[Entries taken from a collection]
──────────────────────────────

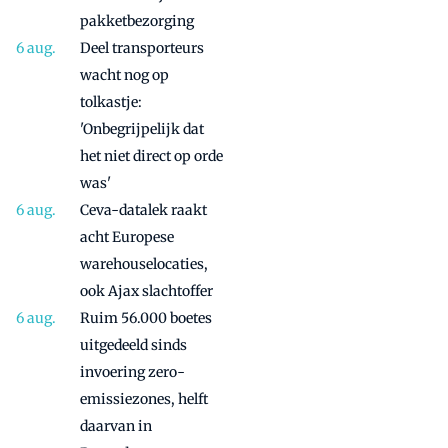
pakketbezorging
Deel transporteurs
wacht nog op
tolkastje:
'Onbegrijpelijk dat
het niet direct op orde
was'
Ceva-datalek raakt
acht Europese
warehouselocaties,
ook Ajax slachtoffer
Ruim 56.000 boetes
uitgedeeld sinds
invoering zero-
emissiezones, helft
daarvan in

──────────────────────────────

EXERCISE:
Without altering a word, return all of the records above and leave out their pictures.

RESULT OF THIS EXERCISE:
pakketbezorging
Deel transporteurs
wacht nog op
tolkastje:
'Onbegrijpelijk dat
het niet direct op orde
was'
Ceva-datalek raakt
acht Europese
warehouselocaties,
ook Ajax slachtoffer
Ruim 56.000 boetes
uitgedeeld sinds
invoering zero-
emissiezones, helft
daarvan in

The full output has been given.